# TASK DETAILS
Looking through the data below, work out how many lines have the word "Milán". Reply with that number only.

SOURCE RECORDS Block Start

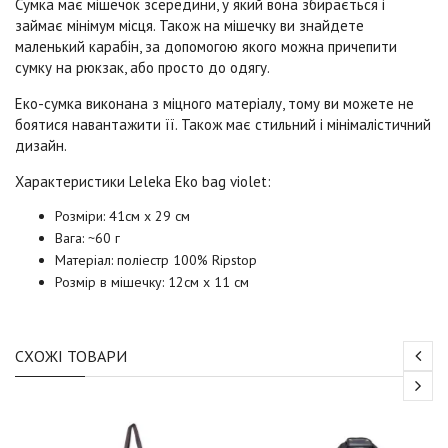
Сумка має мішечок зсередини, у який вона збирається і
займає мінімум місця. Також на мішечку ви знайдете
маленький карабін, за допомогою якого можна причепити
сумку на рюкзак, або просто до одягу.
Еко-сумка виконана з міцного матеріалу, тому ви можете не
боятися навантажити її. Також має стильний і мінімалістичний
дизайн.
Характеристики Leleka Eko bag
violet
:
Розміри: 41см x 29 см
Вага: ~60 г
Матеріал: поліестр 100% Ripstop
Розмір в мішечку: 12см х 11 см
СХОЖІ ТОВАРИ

SOURCE RECORDS Block End
SOURCE RECORDS Block Start

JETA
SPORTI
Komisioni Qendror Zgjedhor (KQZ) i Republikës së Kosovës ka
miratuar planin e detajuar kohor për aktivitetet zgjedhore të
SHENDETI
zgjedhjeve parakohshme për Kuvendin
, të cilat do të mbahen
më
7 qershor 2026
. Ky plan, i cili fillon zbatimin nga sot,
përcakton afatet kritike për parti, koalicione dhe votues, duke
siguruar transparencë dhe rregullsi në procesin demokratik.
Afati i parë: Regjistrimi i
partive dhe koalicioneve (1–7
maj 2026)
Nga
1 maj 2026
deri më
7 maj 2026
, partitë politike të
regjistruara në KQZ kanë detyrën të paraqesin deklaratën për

SOURCE RECORDS Block End
SOURCE RECORDS Block Start

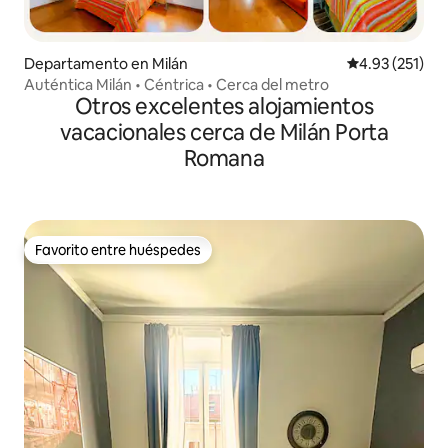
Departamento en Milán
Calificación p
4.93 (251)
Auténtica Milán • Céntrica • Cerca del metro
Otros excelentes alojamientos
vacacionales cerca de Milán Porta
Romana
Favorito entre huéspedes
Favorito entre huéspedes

SOURCE RECORDS Block End

# RESPONSE TO THIS TASK
3